● Problem to work on
Copy word for word, please, the lines of the entries below running from the one containing "zawodników – kolejny" to the one containing "wymagającym środowisku. Tylko taki poziom", both ends included.

[Page images and extracted text]
* * * * * * * * *

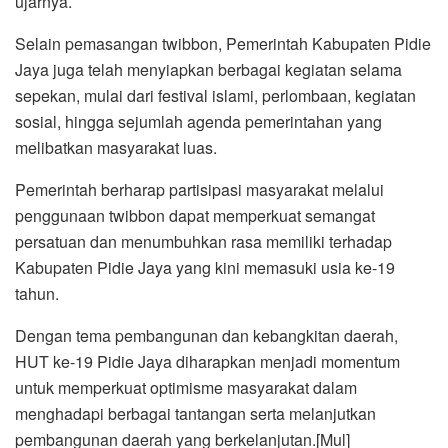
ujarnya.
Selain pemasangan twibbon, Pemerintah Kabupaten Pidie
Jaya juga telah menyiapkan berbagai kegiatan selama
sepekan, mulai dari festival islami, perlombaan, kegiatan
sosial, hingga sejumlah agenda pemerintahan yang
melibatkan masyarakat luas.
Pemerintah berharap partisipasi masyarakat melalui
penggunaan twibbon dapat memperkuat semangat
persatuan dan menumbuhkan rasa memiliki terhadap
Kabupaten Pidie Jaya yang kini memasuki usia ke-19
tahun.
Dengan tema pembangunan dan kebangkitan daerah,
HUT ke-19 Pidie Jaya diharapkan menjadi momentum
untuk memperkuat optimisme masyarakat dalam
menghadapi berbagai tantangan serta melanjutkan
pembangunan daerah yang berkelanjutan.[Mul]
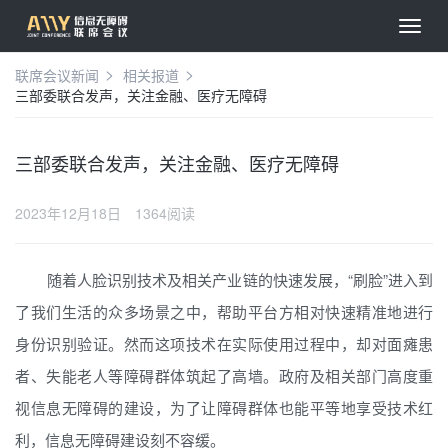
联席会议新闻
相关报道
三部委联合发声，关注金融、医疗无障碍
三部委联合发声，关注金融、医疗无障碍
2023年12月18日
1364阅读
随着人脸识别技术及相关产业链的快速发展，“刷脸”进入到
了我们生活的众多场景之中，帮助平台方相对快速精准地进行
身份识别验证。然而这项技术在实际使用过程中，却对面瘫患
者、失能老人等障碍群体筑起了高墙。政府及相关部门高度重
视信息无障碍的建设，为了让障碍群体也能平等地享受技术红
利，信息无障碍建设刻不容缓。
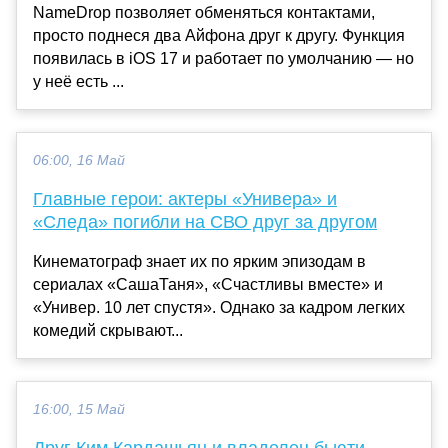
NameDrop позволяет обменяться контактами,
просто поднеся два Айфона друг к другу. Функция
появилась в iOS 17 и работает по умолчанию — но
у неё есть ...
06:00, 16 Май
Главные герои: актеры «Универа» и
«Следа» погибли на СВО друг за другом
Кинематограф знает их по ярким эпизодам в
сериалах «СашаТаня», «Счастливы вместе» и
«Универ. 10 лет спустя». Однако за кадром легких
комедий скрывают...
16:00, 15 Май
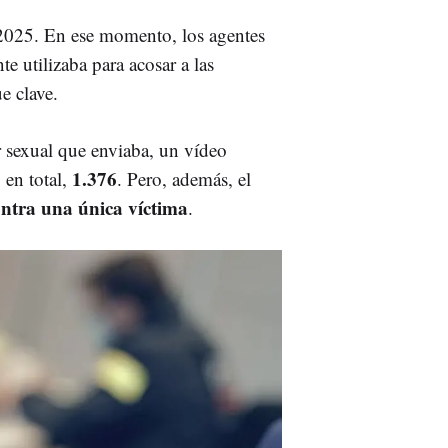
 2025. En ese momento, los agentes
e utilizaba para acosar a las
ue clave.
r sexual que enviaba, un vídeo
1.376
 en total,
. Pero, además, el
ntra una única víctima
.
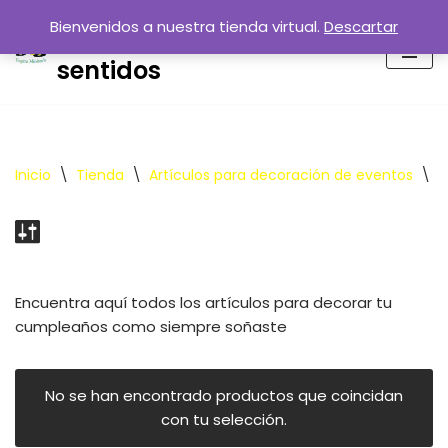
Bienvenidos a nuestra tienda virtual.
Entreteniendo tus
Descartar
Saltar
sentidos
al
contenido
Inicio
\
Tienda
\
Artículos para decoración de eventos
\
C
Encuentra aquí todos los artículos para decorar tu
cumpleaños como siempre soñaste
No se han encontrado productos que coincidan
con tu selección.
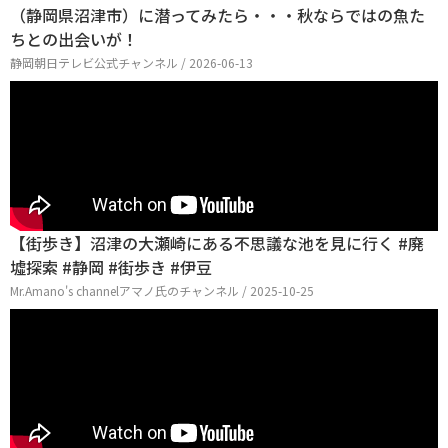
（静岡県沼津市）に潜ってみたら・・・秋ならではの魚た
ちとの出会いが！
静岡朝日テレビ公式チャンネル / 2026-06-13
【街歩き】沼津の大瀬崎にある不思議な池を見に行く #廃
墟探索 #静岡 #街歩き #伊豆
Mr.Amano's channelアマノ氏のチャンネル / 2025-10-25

* * * * * * * * *

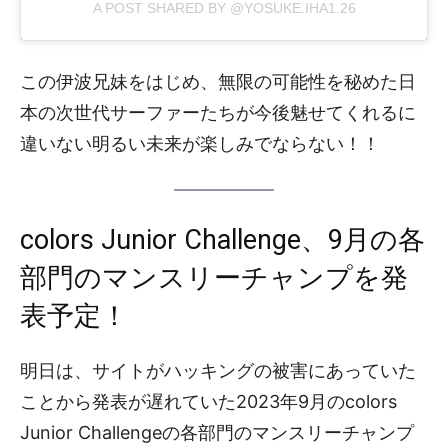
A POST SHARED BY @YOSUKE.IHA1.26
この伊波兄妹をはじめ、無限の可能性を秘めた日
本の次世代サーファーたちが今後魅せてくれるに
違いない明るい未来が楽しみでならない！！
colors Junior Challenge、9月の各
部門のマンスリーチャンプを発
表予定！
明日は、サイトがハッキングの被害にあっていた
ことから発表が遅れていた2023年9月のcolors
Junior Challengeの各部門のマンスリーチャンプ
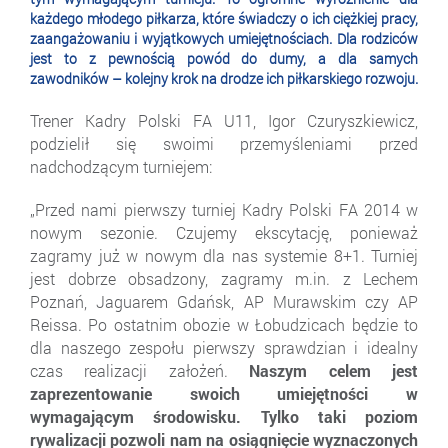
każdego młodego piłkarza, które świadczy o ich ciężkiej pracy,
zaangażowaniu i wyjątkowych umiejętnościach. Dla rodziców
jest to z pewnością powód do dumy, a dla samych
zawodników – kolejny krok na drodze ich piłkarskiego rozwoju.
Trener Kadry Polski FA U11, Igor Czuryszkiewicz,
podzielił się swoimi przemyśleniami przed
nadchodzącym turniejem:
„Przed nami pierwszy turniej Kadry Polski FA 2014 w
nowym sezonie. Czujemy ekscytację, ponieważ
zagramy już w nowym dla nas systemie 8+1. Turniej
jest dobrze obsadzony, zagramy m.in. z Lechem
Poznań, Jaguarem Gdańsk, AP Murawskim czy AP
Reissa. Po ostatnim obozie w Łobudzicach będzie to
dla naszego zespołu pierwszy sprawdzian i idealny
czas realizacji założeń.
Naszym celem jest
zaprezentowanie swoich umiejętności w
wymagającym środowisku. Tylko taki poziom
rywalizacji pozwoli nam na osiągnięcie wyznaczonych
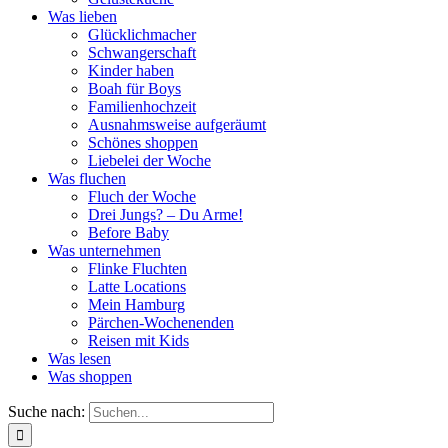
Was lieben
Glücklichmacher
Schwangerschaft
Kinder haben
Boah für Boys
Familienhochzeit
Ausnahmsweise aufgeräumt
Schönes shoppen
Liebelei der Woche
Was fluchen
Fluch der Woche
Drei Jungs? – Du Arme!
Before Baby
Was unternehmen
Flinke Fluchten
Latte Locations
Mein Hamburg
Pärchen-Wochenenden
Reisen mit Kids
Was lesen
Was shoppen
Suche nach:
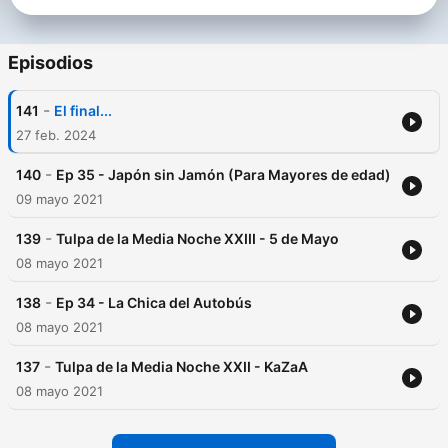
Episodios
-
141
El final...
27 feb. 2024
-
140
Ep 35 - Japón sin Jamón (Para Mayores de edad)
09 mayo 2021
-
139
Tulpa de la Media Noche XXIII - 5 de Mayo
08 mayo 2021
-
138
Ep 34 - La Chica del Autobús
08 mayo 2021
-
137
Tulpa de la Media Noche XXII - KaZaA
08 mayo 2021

* * * * * * * * *

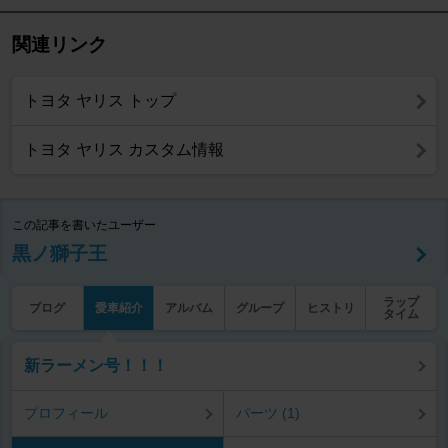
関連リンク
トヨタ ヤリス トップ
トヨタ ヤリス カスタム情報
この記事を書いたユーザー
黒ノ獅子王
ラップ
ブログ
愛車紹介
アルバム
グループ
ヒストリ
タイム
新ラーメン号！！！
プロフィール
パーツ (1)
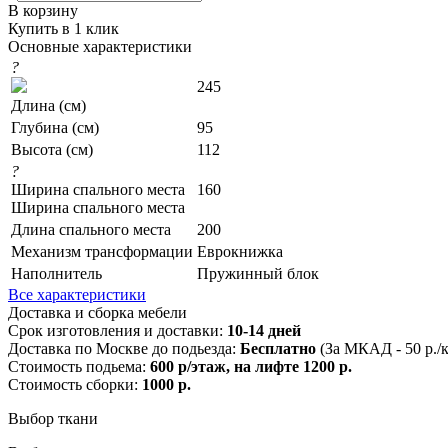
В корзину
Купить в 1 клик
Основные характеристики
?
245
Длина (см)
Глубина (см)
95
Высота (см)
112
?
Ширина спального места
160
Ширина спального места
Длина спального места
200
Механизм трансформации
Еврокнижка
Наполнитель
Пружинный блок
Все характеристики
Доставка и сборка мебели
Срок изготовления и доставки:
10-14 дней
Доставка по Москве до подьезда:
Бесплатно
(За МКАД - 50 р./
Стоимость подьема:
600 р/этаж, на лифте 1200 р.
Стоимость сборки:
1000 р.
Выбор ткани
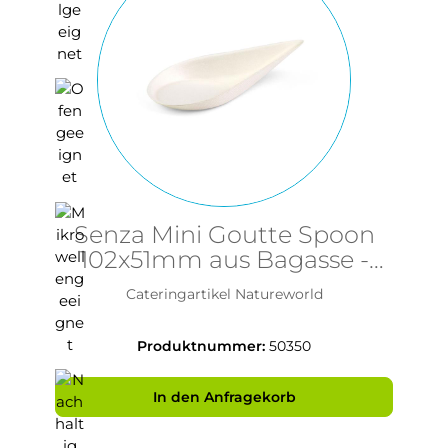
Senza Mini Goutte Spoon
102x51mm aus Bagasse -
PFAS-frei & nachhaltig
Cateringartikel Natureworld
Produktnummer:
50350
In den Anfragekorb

* * * * * * * * *

● Answer space
zawodników – kolejny krok na drodze ich piłkarskiego rozwoju.
Trener Kadry Polski FA U11, Igor Czuryszkiewicz,
podzielił się swoimi przemyśleniami przed
nadchodzącym turniejem:
„Przed nami pierwszy turniej Kadry Polski FA 2014 w
nowym sezonie. Czujemy ekscytację, ponieważ
zagramy już w nowym dla nas systemie 8+1. Turniej
jest dobrze obsadzony, zagramy m.in. z Lechem
Poznań, Jaguarem Gdańsk, AP Murawskim czy AP
Reissa. Po ostatnim obozie w Łobudzicach będzie to
dla naszego zespołu pierwszy sprawdzian i idealny
czas realizacji założeń.
Naszym celem jest
zaprezentowanie swoich umiejętności w
wymagającym środowisku. Tylko taki poziom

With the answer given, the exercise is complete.